If what’s on your dinner plate looks more like a chemistry set
than food, consider eating organic
It’s an ordinary trip to the grocery store until you meander into the produce section and notice something new: a row of shelves dedicated to organic fruits and vegetables.

With a pint of organic strawberries in your left hand and a pint of traditional strawberries in your right, you might wonder the point of buying organic. The berries on the left look smaller and have more blemishes than the berries on the right, and – wait a minute – they’re about a dollar more.

But if you go so far as to conduct a taste test, you might begin to understand. The organic strawberries likely are sweeter and redder inside than their traditional counterparts. And when you consider the several studies suggesting organic foods contain more health and environmental benefits – while conventionally grown foods could actually harm health and the environment – you just might abandon the fruit in your right hand and fork over that extra buck.

If you did, you’d be among the growing segment of Americans buying organic food. The U.S. Department of Agriculture – the organization that governs whether a food can be labeled organic in the United States – estimated the organic-food industry was worth $16 billion last year, up from $11 billion in 2002.

What exactly is organic food?

The USDA defines organic food as that produced by farmers who utilize renewable resources and conserve soil and water. Organic meat, poultry, eggs and dairy products come from animals that are not given antibiotics or growth hormones, and organic farming uses fewer pesticides, herbicides, synthetic ingredients, sewage sludge, bioengineering or ionizing radiation than conventional methods or none at all.

Before a product can be labeled organic, a USDA worker has to inspect the farm where the food is grown to make sure the farmer is in compliance with USDA organic standards. To become certified organic, a farmer must fulfill several requirements, such as maintaining records about the production and handling of products that are sold or labeled as organic, as well as demonstrating he or she is minimizing soil erosion, rotating crops and preventing contamination of crops, soil and water.

Additionally, the farmer must have had no prohibited substances applied to the land for at least three years prior to the first harvest to be labeled organic. People who market a food as organic when it’s not can be fined up to $10,000 for each violation.

There are no requirements for how large a farm or operation has to be in order to produce organic food, and if the total gross agricultural income from organic sales is $5,000 or less per year, the producer is exempt from certification.

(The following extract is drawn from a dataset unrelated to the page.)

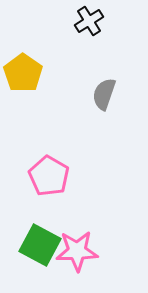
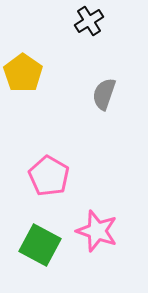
pink star: moved 20 px right, 20 px up; rotated 21 degrees clockwise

Three years ago, the USDA issued a national seal intended to notify consumers which foods were certified organic following USDA standards, which took about 10 years to develop.

The seal – a half-white, half-green circle with “USDA organic” printed across – tells consumers the food is at least 95 percent organic, excluding water and salt, which are the only two substances that cannot be considered organic.

Food that is at least 70-percent organic can be labeled “made with organic ingredients,” with the organic ingredients listed on the front of the package. If a product is less than 70-percent organic, the organic ingredients can be listed on the side, but the front cannot have the word organic on it. If a food is labeled transitional, that means the farmer produced it during the three-year period between growing conventionally and growing organic. A food labeled natural does not mean it’s organic.